Après le dense « Memorandum Fuller », Charles Stross balance son héros dans un week-end cauchemardesque en grande banlieue rurale. On le sent écumant de joie perverse de s’emparer de l’image de la licorne, tellement affadie et « glamourisée » par la société de consommation, pour un refaire un monstre. Et un monstre à sa sauce, c’est-à-dire capable de provoquer l’extinction de l’Homme.
On mettra donc cet exercice fort sympathique en relation avec l’excellent cru de l’anthologie des Imaginales « Trolls et Licornes »
Aidé par un gars du cru, Bob doit donc démêler un sac de nœuds, sans trop en révéler à qui n’est pas habilité, ou ne détenant pas la stabilité mentale pour encaisser la vérité. Son relais local le conduit dans un élevage spécialisé dans les chevaux de grande taille, destiné à la police montée. L’agressivité du chef de la police, à qui on veut retirer des bêtes de plus en plus difficiles à dresser (et surtout trop coûteuses à gérer par rapport à des véhicules mécaniques) n’a pas l’air claire.

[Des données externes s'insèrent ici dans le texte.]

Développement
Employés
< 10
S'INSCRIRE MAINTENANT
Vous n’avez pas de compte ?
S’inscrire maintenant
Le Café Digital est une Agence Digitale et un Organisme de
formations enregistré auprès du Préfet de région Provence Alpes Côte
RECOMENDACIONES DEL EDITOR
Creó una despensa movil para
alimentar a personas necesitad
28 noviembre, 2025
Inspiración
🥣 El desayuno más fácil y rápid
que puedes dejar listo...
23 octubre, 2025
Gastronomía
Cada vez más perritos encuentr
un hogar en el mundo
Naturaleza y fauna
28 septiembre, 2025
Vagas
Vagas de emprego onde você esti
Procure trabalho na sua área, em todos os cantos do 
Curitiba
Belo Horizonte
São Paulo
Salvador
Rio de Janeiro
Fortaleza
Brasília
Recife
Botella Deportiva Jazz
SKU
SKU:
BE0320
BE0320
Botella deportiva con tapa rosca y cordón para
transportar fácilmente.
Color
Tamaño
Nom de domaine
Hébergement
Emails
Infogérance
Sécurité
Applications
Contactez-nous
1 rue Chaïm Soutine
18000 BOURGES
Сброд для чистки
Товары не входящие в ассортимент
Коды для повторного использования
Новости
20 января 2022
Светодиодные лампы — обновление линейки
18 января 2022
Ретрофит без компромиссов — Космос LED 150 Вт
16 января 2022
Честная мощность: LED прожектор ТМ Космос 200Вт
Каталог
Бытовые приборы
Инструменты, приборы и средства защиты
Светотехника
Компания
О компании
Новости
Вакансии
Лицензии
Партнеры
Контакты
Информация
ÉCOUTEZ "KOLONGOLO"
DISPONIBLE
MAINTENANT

L’éleveuse, descendante d’une grande famille du coin, en dit moins long qu’elle n’en sait, Bob en jurerait.
Perplexe face aux méandres de la nature humaine, Bob Howard en sous-estime son adversaire et sa façon de faire : attirer des jeunes filles, vierges, pour mieux répandre sa progéniture. Lorsque les pièces du puzzle s’emboîtent, il est plus que temps de faire intervenir la cavalerie de la Laverie. S’il n’est pas trop tard.
Non, nous sommes toujours là. Et c’est de la fiction. Enfin je crois.

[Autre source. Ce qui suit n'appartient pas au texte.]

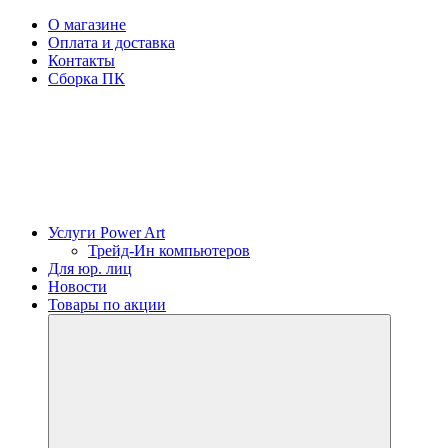
О магазине
Оплата и доставка
Контакты
Сборка ПК
Услуги Power Art
Трейд-Ин компьютеров
Для юр. лиц
Новости
Товары по акции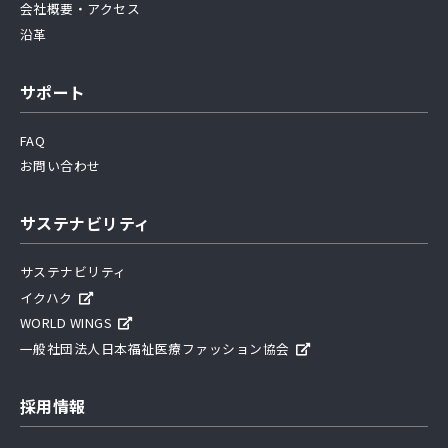
会社概要・アクセス
沿革
サポート
FAQ
お問い合わせ
サステナビリティ
サステナビリティ
イクハク
WORLD WINGS
一般社団法人日本福祉医療ファッション協会
採用情報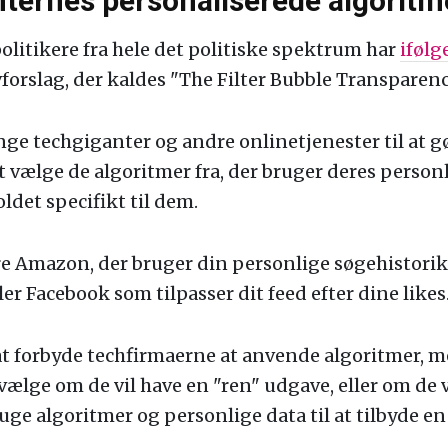
ternes personaliserede algoritm
olitikere fra hele det politiske spektrum har
ifølg
vforslag, der kaldes "The Filter Bubble Transparenc
nge techgiganter og andre onlinetjenester til at g
t vælge de algoritmer fra, der bruger deres personli
ldet specifikt til dem.
e Amazon, der bruger din personlige søgehistorik t
ler Facebook som tilpasser dit feed efter dine likes
at forbyde techfirmaerne at anvende algoritmer, m
vælge om de vil have en "ren" udgave, eller om de v
uge algoritmer og personlige data til at tilbyde en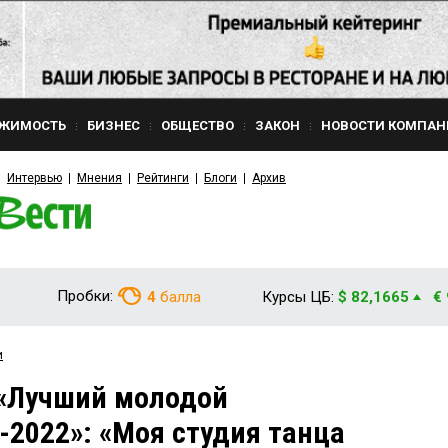
ЖИМОСТЬ
БИЗНЕС
ОБЩЕСТВО
ЗАКОН
НОВОСТИ КОМПАН
Интервью
Мнения
Рейтинги
Блоги
Архив
Пробки:
4
балла
Курсы ЦБ:
$ 82,1665
€
и
«Лучший молодой
2022»: «Моя студия танца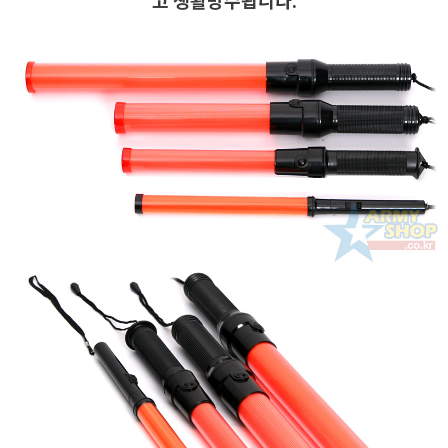
고 생활방수됩니다.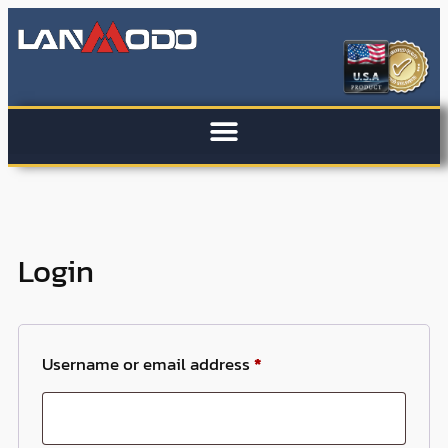
Login
Username or email address
*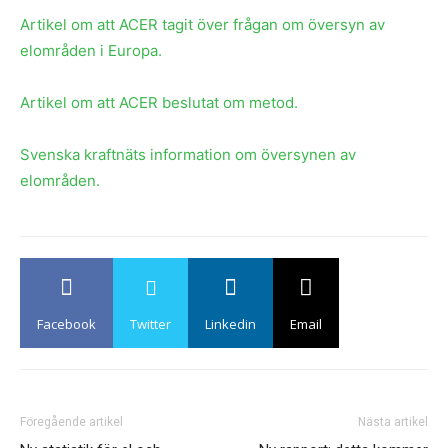
Artikel om att ACER tagit över frågan om översyn av
elområden i Europa.
Artikel om att ACER beslutat om metod.
Svenska kraftnäts information om översynen av
elområden.
Facebook
Twitter
Linkedin
Email
Föregående artikel
Nästa artikel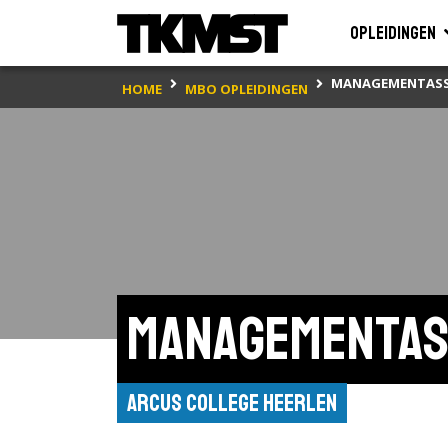
Opleidingen
MANAGEMENTASSI
HOME
MBO OPLEIDINGEN
Managementas
ARCUS College Heerlen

« Equoïde » ne fait qu’une petite centaine de pages, mais c’est un plaisir (un peu pervers) de lire une aventure, certes moins complexe et ramifiée, mais tout aussi dense. Bob n’y fait pas étalage d’autant de gadgets, mais la menace est tout aussi réelle que dans les tomes précédents (« Le Bureau des atrocités », « Jennifer Morgue », « Le Memorandum Fuller »). Stross pousse le vice à l’extrême en changeant les licornes en monstre cauchemardesque (d’ailleurs, les chevaux infernaux ne sont-ils pas appelés « cauchemars » ?) et joue à merveille des codes plus ou moins traditionnels qui lui sont associés. Le journal de Lovecraft nous montre également le Maître de Providence sous le jour peu glorieux d’un ado en pleine poussée hormonale. Enfin, le choc culturel entre les autorités rurales et la menace qui grossit en son sein n’est pas sans rappeler les scénarios chers à Edgar Wright, comme « Le dernier pub avant la fin du monde » ou « Hot Fuzz ».
Un mélange des genres très anglais, et qui réussit à Charles Stross. Les fans en redemandent, même s’ils ne semblent pas assez nombreux pour qu’un éditeur publie la suite, Albin Michel ayant jeté l’éponge après « Jennifer Morgue ». Comme pour le « Memorandun Fuller », c’est à Exoglyphes que nous devons cette traduction diffusée au format électronique pour une somme très modique (et qui donne accès à toutes leurs publications). La traduction est de bonne qualité, quelques coquilles demeurent mais rien de bien méchant ou qui gâte le plaisir.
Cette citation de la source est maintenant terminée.